WHAT TO DO
Look through the records below for the word "activity". Report how many lines have it, and only that number.

SOURCE MATERIAL
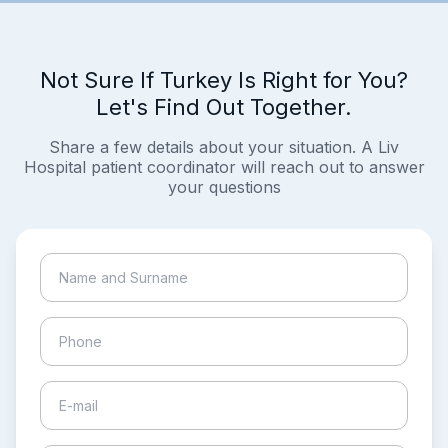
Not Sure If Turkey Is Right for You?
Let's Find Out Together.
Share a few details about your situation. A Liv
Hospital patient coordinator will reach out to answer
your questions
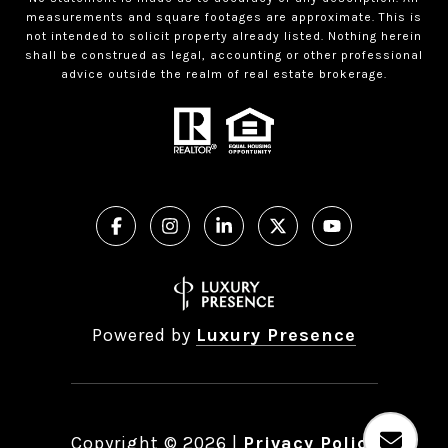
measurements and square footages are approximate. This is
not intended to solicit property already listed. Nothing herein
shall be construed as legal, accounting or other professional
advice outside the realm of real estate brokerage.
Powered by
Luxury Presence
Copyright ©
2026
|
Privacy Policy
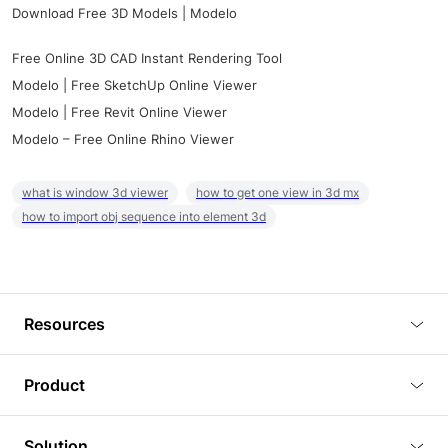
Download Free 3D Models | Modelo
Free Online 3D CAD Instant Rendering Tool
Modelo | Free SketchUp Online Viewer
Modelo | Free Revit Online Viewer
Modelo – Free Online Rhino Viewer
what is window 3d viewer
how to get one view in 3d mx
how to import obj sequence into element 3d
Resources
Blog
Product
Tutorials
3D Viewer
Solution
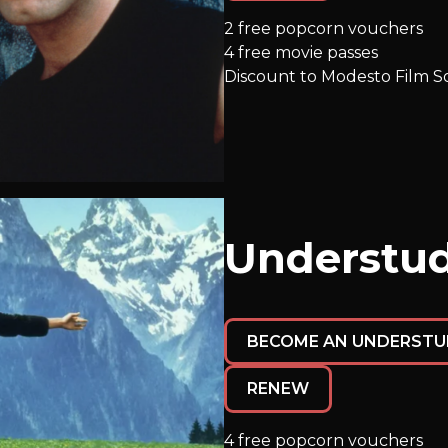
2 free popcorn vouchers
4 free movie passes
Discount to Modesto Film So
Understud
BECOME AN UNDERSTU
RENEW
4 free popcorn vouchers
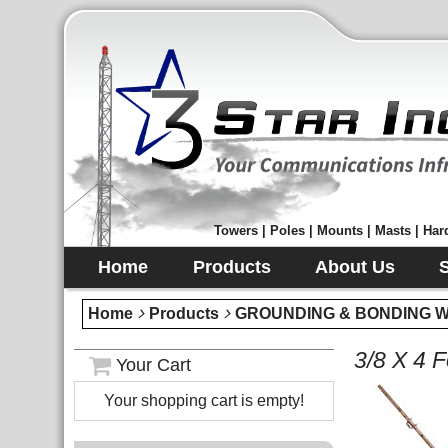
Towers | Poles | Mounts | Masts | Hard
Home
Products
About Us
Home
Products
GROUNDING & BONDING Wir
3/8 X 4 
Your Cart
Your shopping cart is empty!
---
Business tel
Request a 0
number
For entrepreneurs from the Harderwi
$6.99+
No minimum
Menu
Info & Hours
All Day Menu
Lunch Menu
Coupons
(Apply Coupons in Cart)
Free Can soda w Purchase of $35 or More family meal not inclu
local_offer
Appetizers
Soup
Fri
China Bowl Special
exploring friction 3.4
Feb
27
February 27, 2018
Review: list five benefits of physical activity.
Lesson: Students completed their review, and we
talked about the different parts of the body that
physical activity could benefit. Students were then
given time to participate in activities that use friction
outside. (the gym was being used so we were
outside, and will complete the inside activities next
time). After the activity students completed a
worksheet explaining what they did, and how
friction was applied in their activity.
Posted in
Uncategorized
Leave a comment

SOLUTION FOR THIS EXERCISE
4